Schools face head lice epidemic as NHS axes treatment

Head lice are spread through head-to-head contact, so we all know that as soon as one child has them, the whole class is at risk.

And, this winter there may be even more outbreaks of these pesky parasites, due to new government guidelines.

Under a new government policy, GPs will now stop prescribing nit kits to children who are showing signs of nits or head lice.

Introduced over the summer, the NHS policy change was put into place as a cost-cutting measure, so that the government money can be used for other issues.

GPs will now be stopped from prescribing any treatment for head lice, including lotions, sprays and combs.

The best natural head lice treatments

Health charity Community Hygiene Concern predicts that, as a result of this change, head lice and nits will become more and more present in schools over the next six months.

Usually the need for head lice treatment increases in the autumn when children return to school and are at risk of contracting them through head-to-head contact with other students.

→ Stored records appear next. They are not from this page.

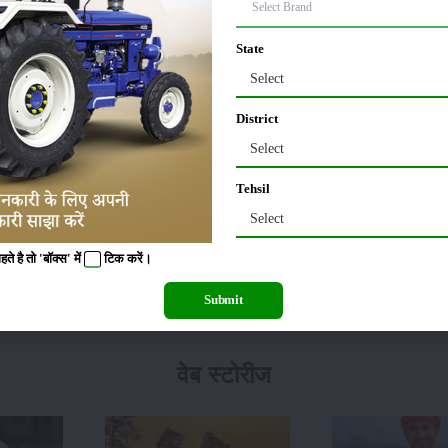
बातें जान लेते हैं। इस योजना का लाभ केवल वही किसान उठा सकते हैं जिनके पास 2 हेक्टेयर 
State
ैं वे किसान इस योजना का लाभ नहीं उठा सकते।
Select
किसान ही इस योजना में आवेदन कर सकते हैं।
District
आपको इसमें हर महीने ₹55 निवेश करने होते हैं और वहीं जब आपकी उम्र 60 वर्ष से ऊपर हो 
Select
Tehsil
्थिति में उस किसान की पत्नी को पेंशन के तौर पर हर महीने ₹1500 रुपए देने का प्रावधान है।
Select
 है तो 'बॉक्स' में
टिक
करें।
े लिए आप अपने नजदीकी कॉमन सर्विस सेंटर जाकर इस योजना में आवेदन कर सकते हैं।
Submit
ट साइज फोटो, खसरा खतौनी, आदि दूसरे दस्तावेजों की आवश्यकता पड़ेगी।
वेब स्टोरीज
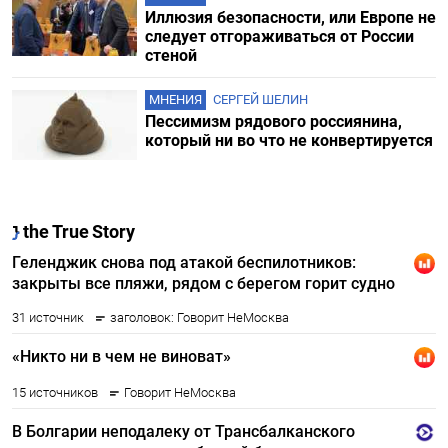
Иллюзия безопасности, или Европе не
следует отгораживаться от России
стеной
МНЕНИЯ
СЕРГЕЙ ШЕЛИН
Пессимизм рядового россиянина,
который ни во что не конвертируется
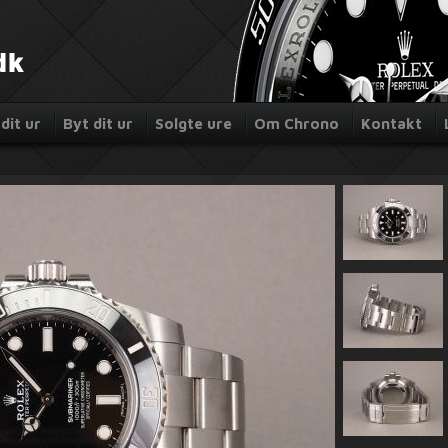
dit ur
Byt dit ur
Solgte ure
Om Chrono
Kontakt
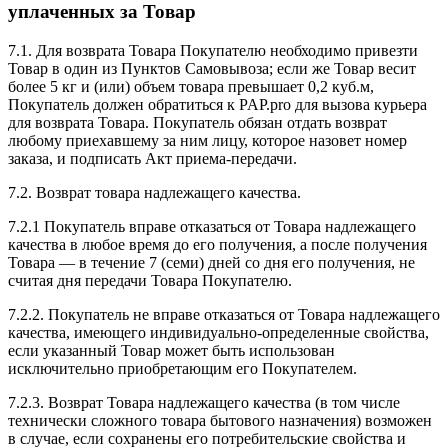
уплаченных за Товар
7.1. Для возврата Товара Покупателю необходимо привезти
Товар в один из Пунктов Самовывоза; если же Товар весит
более 5 кг и (или) объем товара превышает 0,2 куб.м,
Покупатель должен обратиться к PAP.pro для вызова курьера
для возврата Товара. Покупатель обязан отдать возврат
любому приехавшему за ним лицу, которое назовет номер
заказа, и подписать Акт приема-передачи.
7.2. Возврат товара надлежащего качества.
7.2.1 Покупатель вправе отказаться от Товара надлежащего
качества в любое время до его получения, а после получения
Товара — в течение 7 (семи) дней со дня его получения, не
считая дня передачи Товара Покупателю.
7.2.2. Покупатель не вправе отказаться от Товара надлежащего
качества, имеющего индивидуально-определенные свойства,
если указанный Товар может быть использован
исключительно приобретающим его Покупателем.
7.2.3. Возврат Товара надлежащего качества (в том числе
технически сложного товара бытового назначения) возможен
в случае, если сохранены его потребительские свойства и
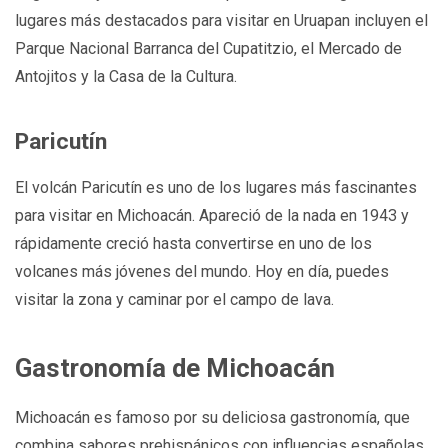
lugares más destacados para visitar en Uruapan incluyen el
Parque Nacional Barranca del Cupatitzio, el Mercado de
Antojitos y la Casa de la Cultura.
Paricutín
El volcán Paricutín es uno de los lugares más fascinantes
para visitar en Michoacán. Apareció de la nada en 1943 y
rápidamente creció hasta convertirse en uno de los
volcanes más jóvenes del mundo. Hoy en día, puedes
visitar la zona y caminar por el campo de lava.
Gastronomía de Michoacán
Michoacán es famoso por su deliciosa gastronomía, que
combina sabores prehispánicos con influencias españolas.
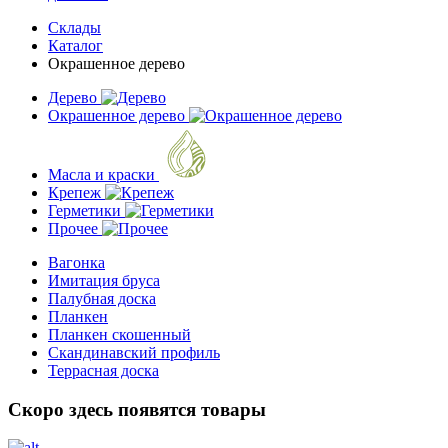
Склады
Каталог
Окрашенное дерево
Дерево
Окрашенное дерево
Масла и краски
Крепеж
Герметики
Прочее
Вагонка
Имитация бруса
Палубная доска
Планкен
Планкен скошенный
Скандинавский профиль
Террасная доска
Скоро здесь появятся товары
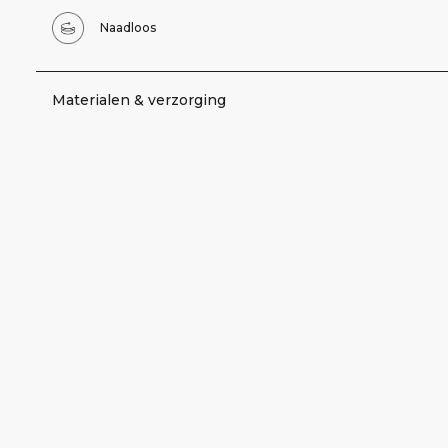
Naadloos
Materialen & verzorging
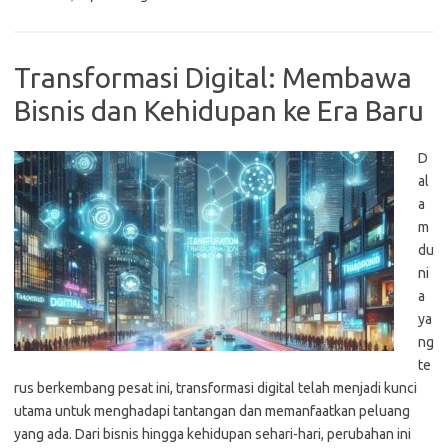
Transformasi Digital: Membawa
Bisnis dan Kehidupan ke Era Baru
D
al
a
m
du
ni
a
ya
ng
te
rus berkembang pesat ini, transformasi digital telah menjadi kunci
utama untuk menghadapi tantangan dan memanfaatkan peluang
yang ada. Dari bisnis hingga kehidupan sehari-hari, perubahan ini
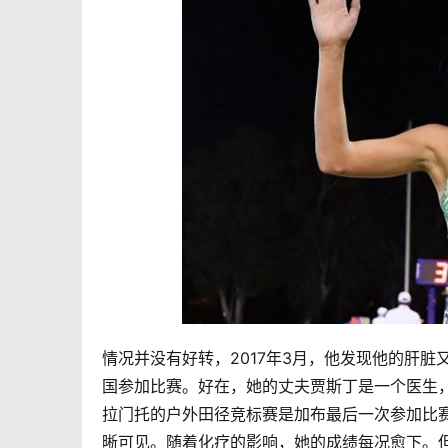
情况并没有好转，2017年3月，他发现他的肝
国参加比赛。好在，她的丈夫贾斯丁是一个医生，
拉门托的户外田径竞标赛是加布最后一次参加比赛
晰可见。随着化疗的影响，她的成绩每况愈下。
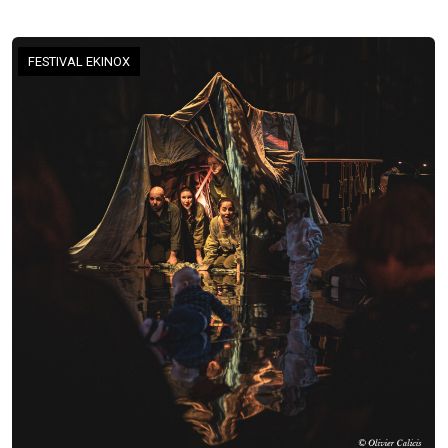
FESTIVAL EKINOX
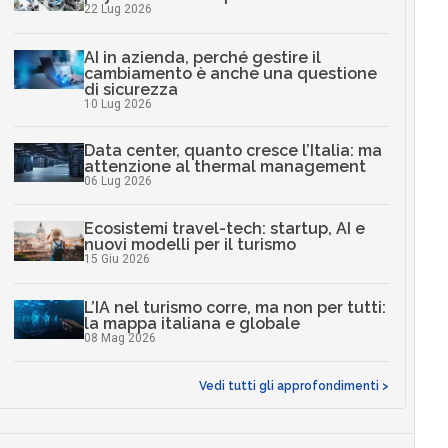
22 Lug 2026
AI in azienda, perché gestire il
cambiamento è anche una questione
di sicurezza
10 Lug 2026
Data center, quanto cresce l’Italia: ma
attenzione al thermal management
06 Lug 2026
Ecosistemi travel-tech: startup, AI e
nuovi modelli per il turismo
15 Giu 2026
L’IA nel turismo corre, ma non per tutti:
la mappa italiana e globale
08 Mag 2026
Vedi tutti gli approfondimenti >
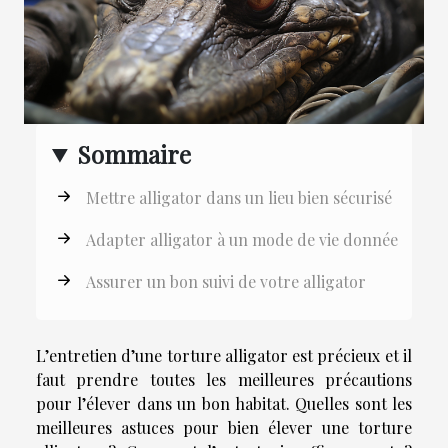
Sommaire
Mettre alligator dans un lieu bien sécurisé
Adapter alligator à un mode de vie donnée
Assurer un bon suivi de votre alligator
L’entretien d’une torture alligator est précieux et il
faut prendre toutes les meilleures précautions
pour l’élever dans un bon habitat. Quelles sont les
meilleures astuces pour bien élever une torture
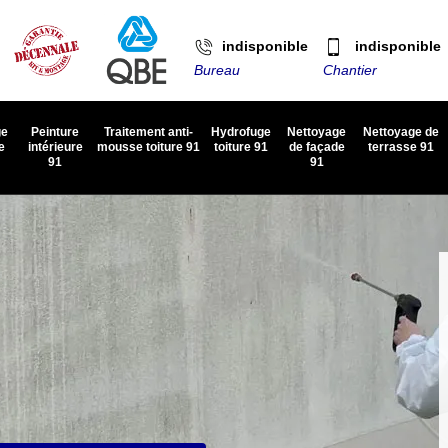
indisponible
indisponible
Bureau
Chantier
ge
Peinture
Traitement anti-
Hydrofuge
Nettoyage
Nettoyage de
e
intérieure
mousse toiture 91
toiture 91
de façade
terrasse 91
91
91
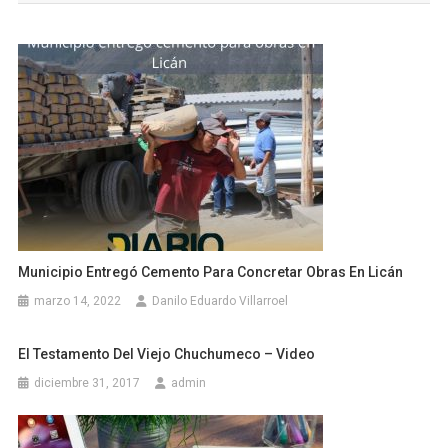
entradas
Municipio Entregó Cemento Para Concretar Obras En Licán
marzo 14, 2022
Danilo Eduardo Villarroel
El Testamento Del Viejo Chuchumeco – Video
diciembre 31, 2017
admin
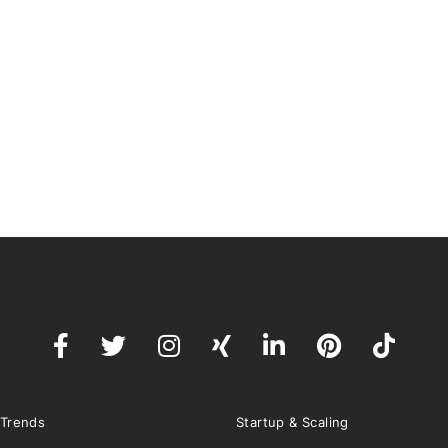
 Trends
Startup & Scaling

So with a lack of treatment multiple lice outbreaks are likely, and children from poorer families are most likely to be at risk.

Without medically prescribed treatment available they may find it difficult to get hold of the expensive remedies by themselves.

Over-the-counter solutions can cost up to £30, and with children now more susceptible than ever to contracting head lice multiple times, continuously purchasing the treatments may not be possible for lower-income families.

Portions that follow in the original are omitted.